Cronos devora a su hijo en la posmodernidad.

Cuando sentí su peso en mis manos, pensé: esto deben sentir las comadronas cuando reciben a los recién nacidos. Con una mano sujeté su peso, con la otra lo despojé de su molde caliente. No era perfecto pero a la vez lo era. No era inmaculado y a la vez lo era. Lo acuné tan sólo en segundo, la gula me invadió de inmediato. Busqué la herramienta exacta, recordé la queja de mi marido en la cabeza: no uses otro cuchi11o, el grande de los dientes anchos, sin tanto detalle en el filo. 


Lo descansé sobre la mesa, ansiosa lo palpé aunque sabía que iba a por la tapa. Acaricié su tersa corteza con una mano y sentí el vapor que escapaba de sus poros ante la presión de mis dedos. 

Ya sabía que no era un corte limpio, de tajo.
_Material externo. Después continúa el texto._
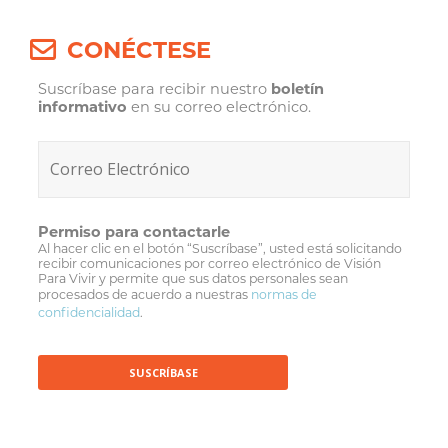
CONÉCTESE
Suscríbase para recibir nuestro
boletín
informativo
en su correo electrónico.
Permiso para contactarle
Al hacer clic en el botón “Suscríbase”, usted está solicitando
recibir comunicaciones por correo electrónico de Visión
Para Vivir y permite que sus datos personales sean
procesados de acuerdo a nuestras
normas de
confidencialidad
.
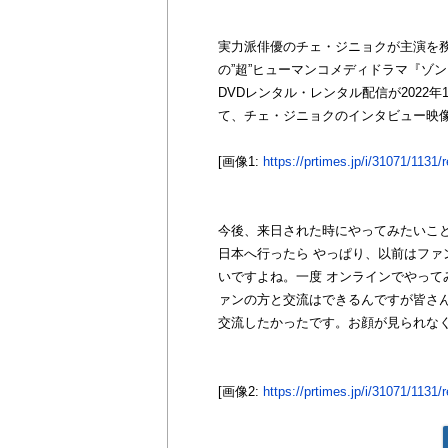
実力派俳優のチェ・ジニョクが主演を務め
の”超”ヒューマンコメディドラマ『ゾン
DVDレンタル・レンタル配信が2022
て、チェ・ジニョクのインタビュー映
[画像1:
https://prtimes.jp/i/31071/113
今後、来日された時にやってみたいこ
日本へ行ったら やっぱり、以前はフ
いですよね。一度 オンラインでやっ
ァンの方と交流はできるんですが皆さ
交流したかったです。お顔が見られな
[画像2:
https://prtimes.jp/i/31071/113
Reconocía la infinita repetición de la rutina, no tanto, tampoco. Probablemente una vez a la semana, tal vez una vez cada dos. 

Pensé de nuevo en el recién nacido y desalojé la idea sin culpa y sin pensar.  La primera mordida fue gloria bendita. Me rehuso a resistirme nunca a la tentación del pan recién hecho.